◆ Dataset excerpts:
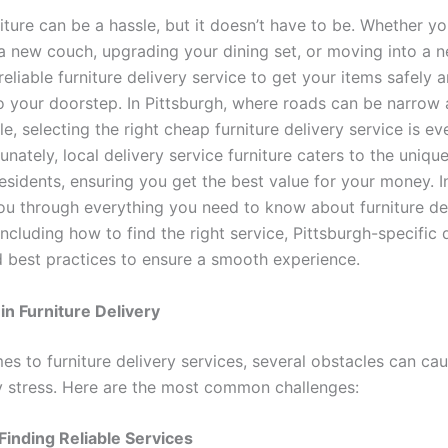
ture can be a hassle, but it doesn’t have to be. Whether yo
a new couch, upgrading your dining set, or moving into a 
eliable furniture delivery service to get your items safely 
to your doorstep. In Pittsburgh, where roads can be narrow 
e, selecting the right cheap furniture delivery service is e
rtunately, local delivery service furniture caters to the uniq
esidents, ensuring you get the best value for your money. In
you through everything you need to know about furniture del
including how to find the right service, Pittsburgh-specific 
d best practices to ensure a smooth experience.
in Furniture Delivery
es to furniture delivery services, several obstacles can ca
 stress. Here are the most common challenges:
y Finding Reliable Services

◆ What needs to be done: What you should return is the exact text of every line from the top of the entries through the line with "you through everything", pictures removed.

◆ Solution to this problem:
ture can be a hassle, but it doesn’t have to be. Whether yo
a new couch, upgrading your dining set, or moving into a 
eliable furniture delivery service to get your items safely 
to your doorstep. In Pittsburgh, where roads can be narrow 
e, selecting the right cheap furniture delivery service is e
rtunately, local delivery service furniture caters to the uniq
esidents, ensuring you get the best value for your money. In
you through everything you need to know about furniture del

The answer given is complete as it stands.